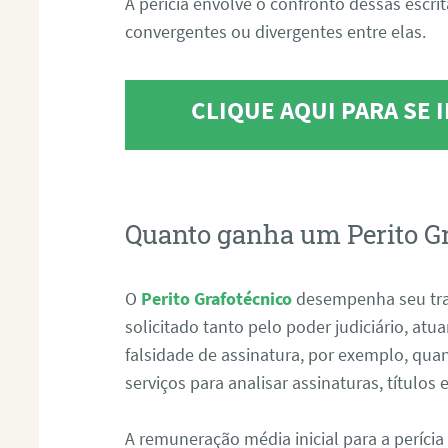
A perícia envolve o confronto dessas escri
convergentes ou divergentes entre elas.
CLIQUE AQUI PARA SE
Quanto ganha um Perito G
O
Perito Grafotécnico
desempenha seu tr
solicitado tanto pelo poder judiciário, at
falsidade de assinatura, por exemplo, qu
serviços para analisar assinaturas, título
A remuneração média inicial para a perícia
------------------------------------------------
Give back the full listing verbatim, skipping each picture.

A perícia envolve o confronto dessas escri
convergentes ou divergentes entre elas.
CLIQUE AQUI PARA SE
Quanto ganha um Perito G
O
Perito Grafotécnico
desempenha seu tr
solicitado tanto pelo poder judiciário, at
falsidade de assinatura, por exemplo, qu
serviços para analisar assinaturas, título
A remuneração média inicial para a perícia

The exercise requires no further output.